Extended thinking is justified when the task is hard enough that the small/mid-tier non-thinking model fails on it more than ~15% of the time, and the cost of failure is high enough that you'd rather pay 5–10x for a higher success rate. For most production workloads — classification, extraction, summarization, routing — extended thinking is overkill and a non-thinking model with a tighter prompt wins on cost-per-successful-outcome. The way to know is to A/B test it on your task with your quality metric. See Chapter 17 and Chapter 12.
How do I architect a cost-aware multi-vendor router?
Build three layers: a task classifier that estimates difficulty and task type, a routing policy that maps (task, difficulty, budget) → (vendor, model), and a fallback handler that escalates on confidence-below-threshold or schema-validation-failure. Log every routing decision so you can audit the policy. Plan for the policy to be wrong sometimes — measure escalation rate as a key metric and tune the difficulty threshold against cost-per-successful-outcome. See Chapter 17.
How do I evaluate vendor lock-in risk when adopting Anthropic prompt caching or Gemini long context?
For each vendor-specific feature, ask three questions: (1) what is the cost lift if I adopt it? (2) how long would it take to migrate off? (3) what's the migration cost in tokens, engineering time, and quality regression? Anthropic prompt caching has a clean alternative on OpenAI and Gemini, so adoption is low-risk. Gemini's one-million-token context has no equivalent on the other two — adopting it for a workload locks you in until the others catch up. Document the lock-in cost explicitly in the design doc. See Chapter 6 and Chapter 17.
How do I design a token budget policy for an autonomous coding harness?
Combine a per-session token cap (e.g., 300,000 tokens), a per-tool-call budget (e.g., 50 calls), a wall-clock limit (e.g., 30 minutes), a per-PR budget (the harness cannot exceed N tokens of work on a single PR), and a per-engineer weekly budget that surfaces in a manager-reviewable report. Each limit has a graceful degradation: summarize and stop, escalate to a human, or write a partial result. The budget policy is a document; the harness configuration is the implementation. See Chapter 18.
How do I build a continuous cost optimization loop for a production LLM system?

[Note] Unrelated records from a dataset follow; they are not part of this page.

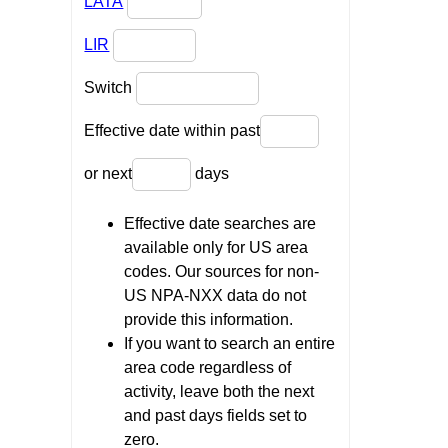
LATA
LIR
Switch
Effective date within past
or next
days
Effective date searches are
available only for US area
codes. Our sources for non-
US NPA-NXX data do not
provide this information.
If you want to search an entire
area code regardless of
activity, leave both the next
and past days fields set to
zero.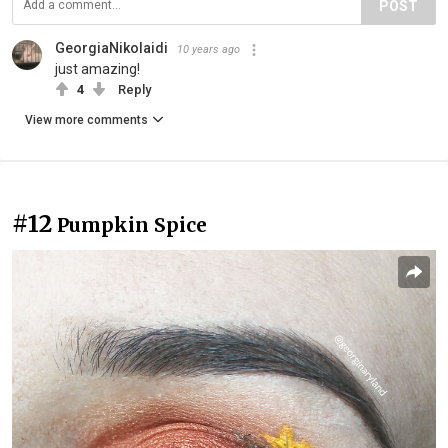
POST
GeorgiaNikolaidi
10 years ago
just amazing!
4
Reply
View more comments
#12
Pumpkin Spice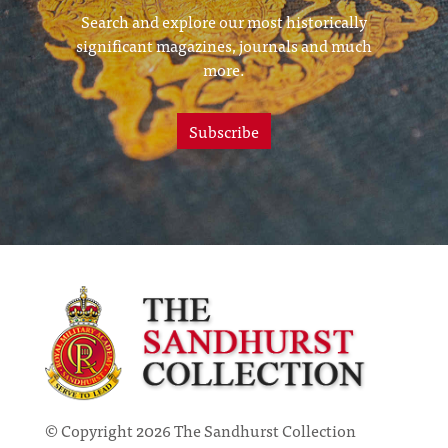
Search and explore our most historically
significant magazines, journals and much
more.
Subscribe
© Copyright 2026 The Sandhurst Collection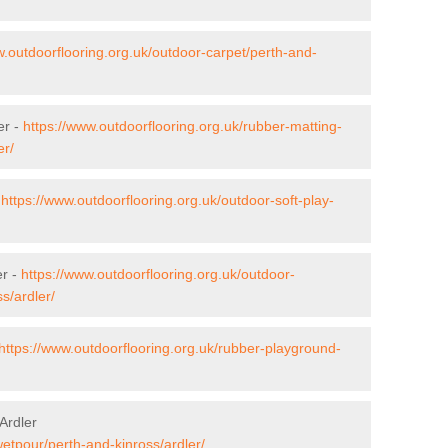
w.outdoorflooring.org.uk/outdoor-carpet/perth-and-
er -
https://www.outdoorflooring.org.uk/rubber-matting-
er/
-
https://www.outdoorflooring.org.uk/outdoor-soft-play-
er -
https://www.outdoorflooring.org.uk/outdoor-
s/ardler/
https://www.outdoorflooring.org.uk/rubber-playground-
Ardler
wetpour/perth-and-kinross/ardler/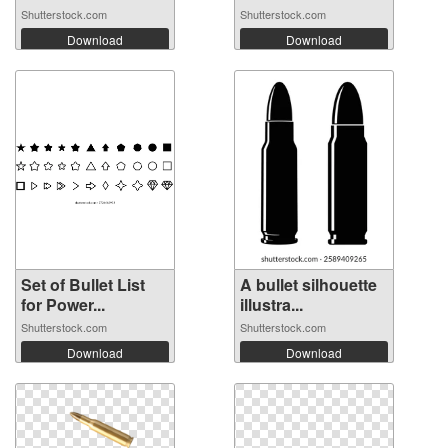
Shutterstock.com
Shutterstock.com
Download
Download
Set of Bullet List
A bullet silhouette
for Power...
illustra...
Shutterstock.com
Shutterstock.com
Download
Download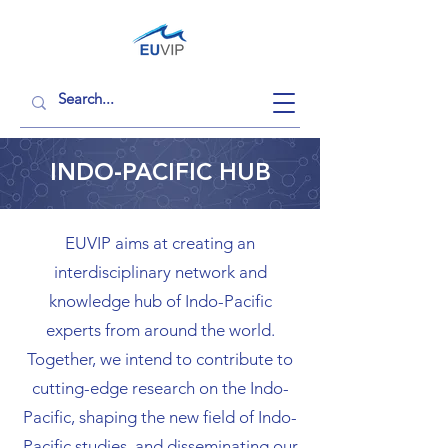
INDO-PACIFIC HUB
EUVIP aims at creating an
interdisciplinary network and
knowledge hub of Indo-Pacific
experts from around the world.
Together, we intend to contribute to
cutting-edge research on the Indo-
Pacific, shaping the new field of Indo-
Pacific studies, and disseminating our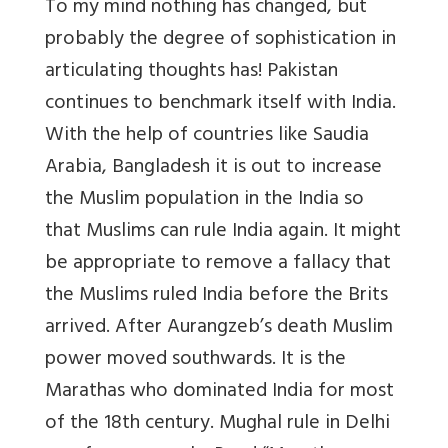
To my mind nothing has changed, but
probably the degree of sophistication in
articulating thoughts has! Pakistan
continues to benchmark itself with India.
With the help of countries like Saudia
Arabia, Bangladesh it is out to increase
the Muslim population in the India so
that Muslims can rule India again. It might
be appropriate to remove a fallacy that
the Muslims ruled India before the Brits
arrived. After Aurangzeb’s death Muslim
power moved southwards. It is the
Marathas who dominated India for most
of the 18th century. Mughal rule in Delhi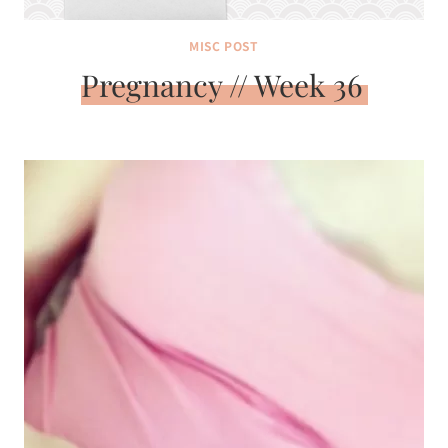
MISC POST
Pregnancy // Week 36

Instrument with structured logging on day one. Build dashboards that surface top cost drivers by feature, user, and model. Maintain an optimization backlog with hypotheses ranked by expected savings. Run one A/B test at a time, with pre-registered hypothesis and stopping rule. Ship the winner, archive the loser. Repeat weekly. The compounding effect of even modest weekly wins is the difference between a cost graph that goes up and to the right and one that flattens. See Chapter 20.
How do I design a Skill from scratch with optimal token economics?

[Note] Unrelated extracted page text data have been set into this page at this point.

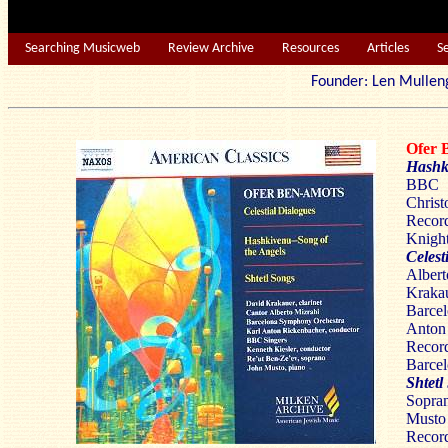
Searching Musicweb
Review Archive
Resources
Articles
S
Founder: Len Mu
Ofer
Hashk
BBC 
Christ
Reco
Knight
Celest
Albe
Krakau
Barce
Anton
Record
Barcel
Shtetl
Sopran
Musto
Reco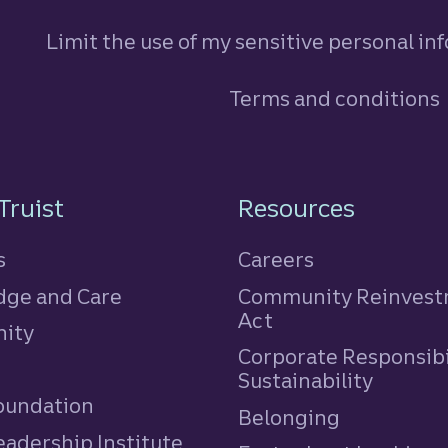
Limit the use of my sensitive personal in
Terms and conditions
n
Truist
Resources
s
Careers
ge and Care
Community Reinves
Act
ity
Corporate Responsibi
e
Sustainability
Foundation
Belonging
eadership Institute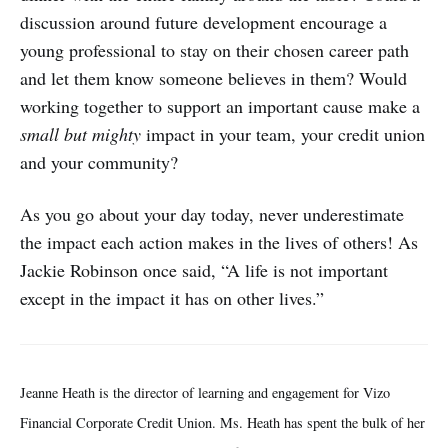
discussion around future development encourage a
young professional to stay on their chosen career path
and let them know someone believes in them? Would
working together to support an important cause make a
small but mighty
impact in your team, your credit union
and your community?
As you go about your day today, never underestimate
the impact each action makes in the lives of others! As
Jackie Robinson once said, “A life is not important
except in the impact it has on other lives.”
Jeanne Heath is the director of learning and engagement for Vizo
Financial Corporate Credit Union. Ms. Heath has spent the bulk of her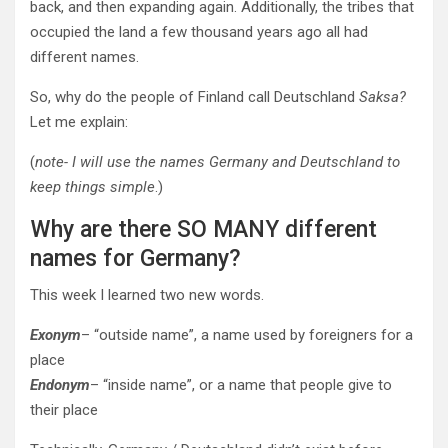
back, and
then expanding again. Additionally, the tribes that
occupied the land a few thousand years ago all had
different names.
So, why do the people of Finland call Deutschland
Saksa?
Let me explain:
(
note- I will use the names Germany and Deutschland to
keep things simple
.)
Why are there SO MANY different
names for Germany?
This week I learned two new words.
Exonym
– “outside name”, a name used by foreigners for a
place
Endonym
– “inside name”, or a name that people give to
their place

Start with a one-line trigger description that names the task verb and the artifact type. Write a concise body with only the model-judgment-required steps. Move every deterministic step into a bundled script (validation, formatting, file I/O, math). Keep all reference material — long examples, schema definitions, lookup tables — in bundled asset files that the model loads only when actually needed. Measure baseline tokens on a representative invocation; the target is at least 30% reduction versus a prose-only Skill. See Chapter 8.

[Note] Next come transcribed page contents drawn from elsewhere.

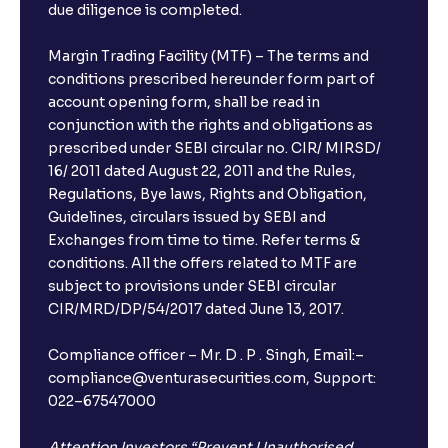
due diligence is completed.
Margin Trading Facility (MTF) – The terms and
conditions prescribed hereunder form part of
account opening form, shall be read in
conjunction with the rights and obligations as
prescribed under SEBI circular no. CIR/ MIRSD/
16/ 2011 dated August 22, 2011 and the Rules,
Regulations, Bye laws, Rights and Obligation,
Guidelines, circulars issued by SEBI and
Exchanges from time to time. Refer terms &
conditions. All the offers related to MTF are
subject to provisions under SEBI circular
CIR/MRD/DP/54/2017 dated June 13, 2017.
Compliance officer – Mr. D . P . Singh, Email:–
compliance@venturasecurities.com, Support:
022–67547000
Attention Investors “Prevent Unauthorised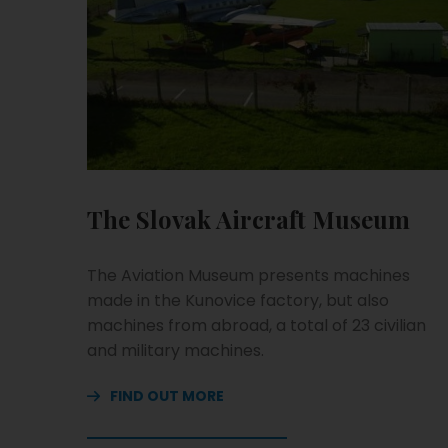
The Slovak Aircraft Museum
The Aviation Museum presents machines
made in the Kunovice factory, but also
machines from abroad, a total of 23 civilian
and military machines.
FIND OUT MORE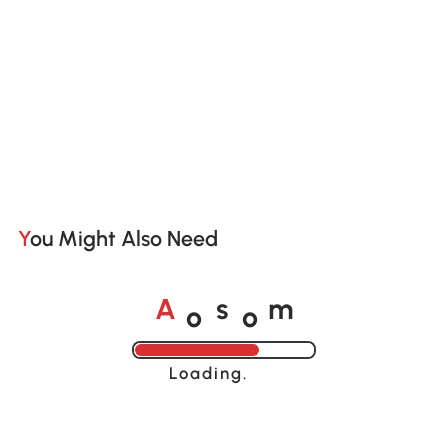
You Might Also Need
o
o
A
s
m
Loading......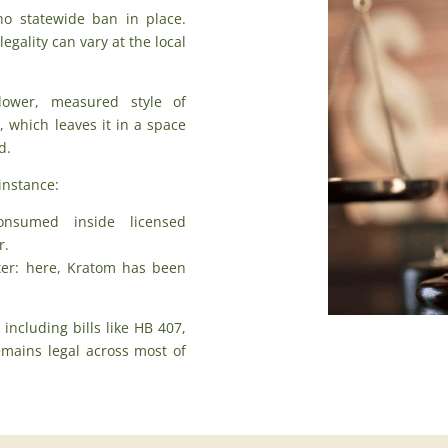
no statewide ban in place.
gality can vary at the local
lower, measured style of
, which leaves it in a space
d.
instance:
nsumed inside licensed
r.
cter: here, Kratom has been
,
including bills like HB 407
,
mains legal across most of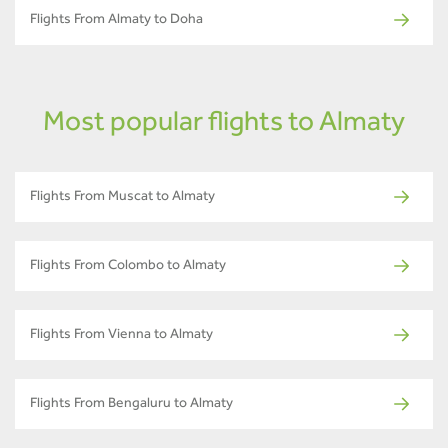
Flights From Almaty to Doha
Most popular flights to Almaty
Flights From Muscat to Almaty
Flights From Colombo to Almaty
Flights From Vienna to Almaty
Flights From Bengaluru to Almaty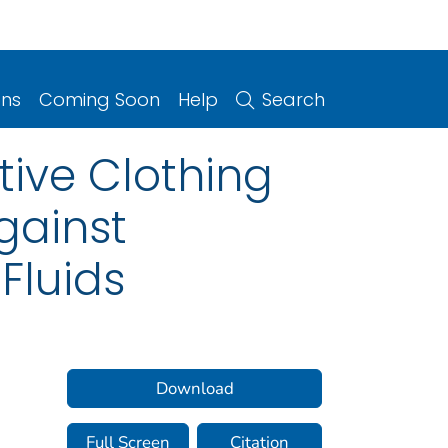
ons
Coming Soon
Help
Search
tive Clothing
gainst
Fluids
Download
Full Screen
Citation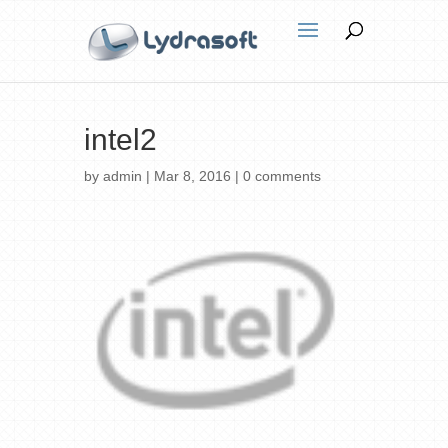
intel2
by
admin
|
Mar 8, 2016
|
0 comments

How do I balance the cost-quality-latency tradeoff for a user-facing product?
Pick the dimension your product most needs first (usually quality for a hard task, latency for a chat UI, cost for a high-volume background job). Set hard floors on the other two. Measure all three on every change. When two changes both improve the priority dimension, prefer the one that doesn't hit the floors of the others. Revisit the priority quarterly — what was a quality-first product in V1 may be a cost-first product at scale. See Chapter 12 and Chapter 17.